Sinéad Mulhern (soprano), Carolin Masur (mezzo-soprano), Dominik Wortig (ténor), Konstantin Wolff (basse), Chœur de chambre Les Eléments, Joël Suhubiette (chef de chœur), La Chambre philharmonique, Emmanuel Krivine (direction)
Enregistré en concert à Grenoble (2 et 3 juin [Neuvième], 11 et 12 décembre [Première, Troisième, Quatrième, Cinquième] 2009), 18 et 19 mai 2010 [Deuxième, Sixième, Septième, Huitième]), à Vichy (5 juin 2009 [Neuvième]), à Paris (6 juin 2009 [Neuvième]) et à Caen (17 et 18 décembre 2009 [Première, Troisième, Quatrième, Cinquième]) – 330’
Coffret de cinq disques Naïve V 5258 – Notice bilingue (français et anglais) d’Emmanuel Krivine et Elisabeth Brisson





L’interprétation des Symphonies de Ludwig van Beethoven (1770-1827) s’est considérablement renouvelée au fil du temps. Après le «coup de tonnerre» de Nikolaus Harnoncourt donné il y a maintenant (déjà...) vingt ans avec l’Orchestre de chambre d’Europe, les tenants du style baroque se sont engouffrés dans la brèche et on a ainsi pu apprécier les intégrales de haut niveau données par Christopher Hogwood dirigeant sa chère Academy of Ancient Music (L’Oiseau-Lyre), Jos van Immerseel à la tête de son ensemble Anima Eterna (Zig-Zag Territoires) ou celle, un peu plus inégale, de Philippe Herreweghe avec l’Orchestre philharmonique royal des Flandres (PentaTone). Quant aux chefs «traditionnels», pour faire simple, ils se sont séparés en deux lignes, certains adoptant en partie ce renouvellement grâce à des effectifs allégés, une ligne mélodique plus abrupte et un moindre recours au vibrato (c’est par exemple le cas de Claudio Abbado), d’autres préférant en rester à la grande tradition germanique, quitte à en exagérer les caractéristiques et, parfois, les travers (c’est naturellement le cas de Christian Thielemann dont le récent cycle à la tête de l’Orchestre philharmonique de Vienne a fortement déçu (voir ici, ici, ici et ici).

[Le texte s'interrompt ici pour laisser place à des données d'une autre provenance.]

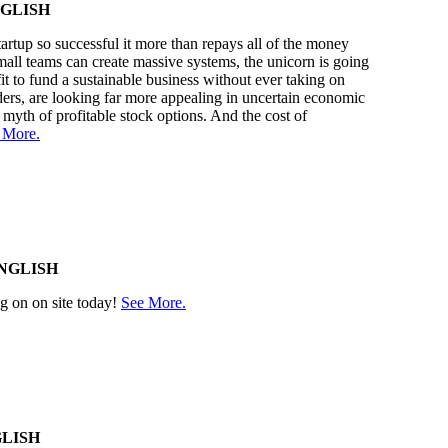
GLISH
rtup so successful it more than repays all of the money
small teams can create massive systems, the unicorn is going
it to fund a sustainable business without ever taking on
ders, are looking far more appealing in uncertain economic
 myth of profitable stock options. And the cost of
 More.
NGLISH
ng on on site today!
See More.
LISH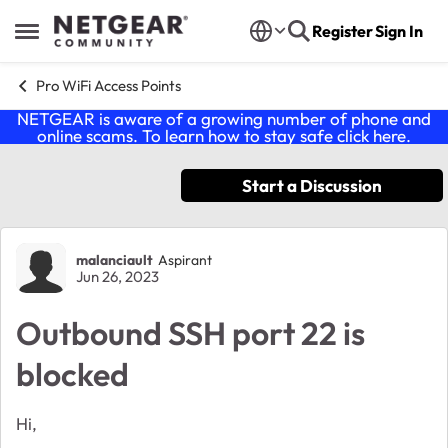
Skip to content
Register
Sign In
Open Side Menu
Pro WiFi Access Points
NETGEAR is aware of a growing number of phone and
online scams. To learn how to stay safe click
here
.
Start a Discussion
Forum Discussion
malanciault
Aspirant
Jun 26, 2023
Outbound SSH port 22 is
blocked
Hi,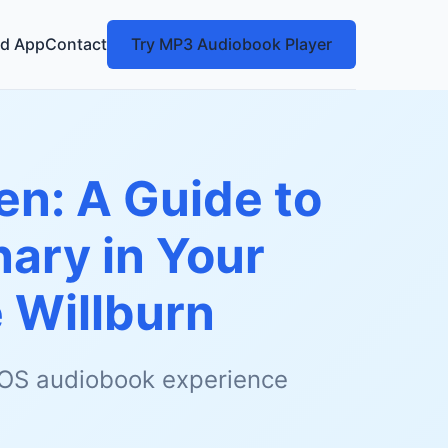
d App
Contact
Try MP3 Audiobook Player
en: A Guide to
ary in Your
 Willburn
 iOS audiobook experience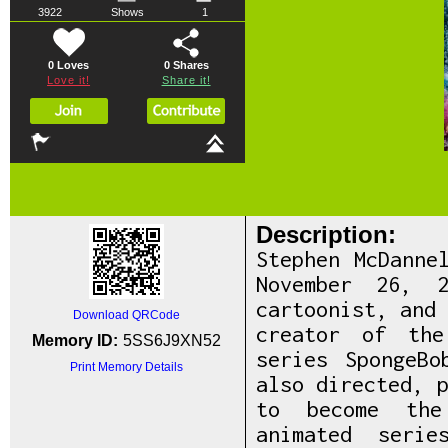
3922
Shows
1
0 Loves
0
Shares
Love it!
Share it!
Description:
Stephen McDanne
November 26, 2
cartoonist, and
Download QRCode
creator of the
Memory ID:
5SS6J9XN52
series SpongeBo
Print Memory Details
also directed, 
to become the 
animated seri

Voici donc venu le tour d’Emmanuel Krivine de se jeter dans l’arène et de livrer à son tour sa vision des Symphonies du maître de Bonn à la tête de son orchestre, La Chambre philharmonique. Ayant vu le jour en en 2004, il rassemble, à l’image d’autres phalanges, des musiciens issus d’orchestres préexistants et qui se retrouvent pour avoir l’opportunité de faire de la musique ensemble. On a ainsi le plaisir (et la chance) de croiser notamment les noms d’Antoine Dreyfuss (cor solo de l’Orchestre philharmonique de Radio France), David Guerrier (cor solo de l’Orchestre national de France), Georges Barthel et Nicola Boud (respectivement flûtiste et clarinettiste solo du Cercle de l’Harmonie) ou Jean-Philippe Thiébaut (hautboïste solo de l’orchestre des Musiciens du Louvre). Avant d’en venir à l’analyse, signalons que l’ensemble des Symphonies, dont on connaissait déjà la Neuvième (qui avait précédemment fait l’objet d’une publication séparée), sont ici enregistrées en concert, certaines étant même le fruit de plusieurs prestations en public ce qui est d’ailleurs parfois de nature à nuire à l’unité de l’interprétation.

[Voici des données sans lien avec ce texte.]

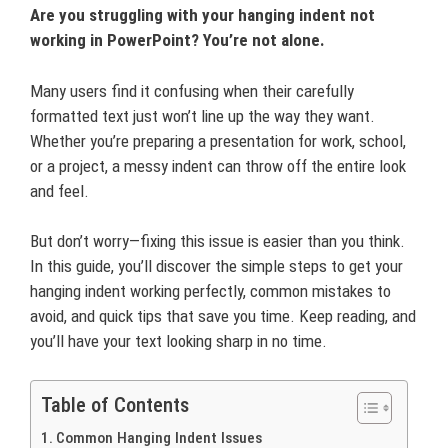
Are you struggling with your hanging indent not
working in PowerPoint? You’re not alone.
Many users find it confusing when their carefully
formatted text just won’t line up the way they want.
Whether you’re preparing a presentation for work, school,
or a project, a messy indent can throw off the entire look
and feel.
But don’t worry—fixing this issue is easier than you think.
In this guide, you’ll discover the simple steps to get your
hanging indent working perfectly, common mistakes to
avoid, and quick tips that save you time. Keep reading, and
you’ll have your text looking sharp in no time.
Table of Contents
Common Hanging Indent Issues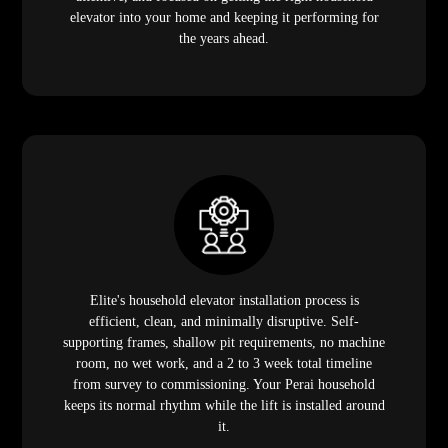
elevator into your home and keeping it performing for
the years ahead.
Elite's household elevator installation process is
efficient, clean, and minimally disruptive. Self-
supporting frames, shallow pit requirements, no machine
room, no wet work, and a 2 to 3 week total timeline
from survey to commissioning. Your Perai household
keeps its normal rhythm while the lift is installed around
it.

Commençons par les bonnes nouvelles apport »es par ce coffret: certaines symphonies sont, dans leur globalité du moins, d’incontestables réussites. Les Première, Troisième et Quatrième offrent de très beaux moments. Krivine, respectant systématiquement les reprises dans toutes les Symphonies, offre une belle respiration au discours qui, effectif allégé aidant, bénéficie en outre d’une très grande clarté. On admirera tour à tour la dextérité des cordes dans le Finale de la Quatrième compte tenu de l’allure à laquelle le mouvement est pris, les formidables échanges entre bois et cordes dans le premier mouvement de la Première où l’auditeur est emporté de bout en bout, et l’Allegro con brio de la Troisième même si le son des cordes n’est pas des plus heureux à la fin du mouvement. Autre atout de ces interprétations: la qualité globale des musiciens qui, bien que venant d’horizons fort divers, jouent véritablement ensemble. Dirigés avec fougue par Emmanuel Krivine, les instrumentistes séduisent en plus d’une occasion mais, et c’est là que le bât blesse, peuvent également se voir adresser de nombreux reproches.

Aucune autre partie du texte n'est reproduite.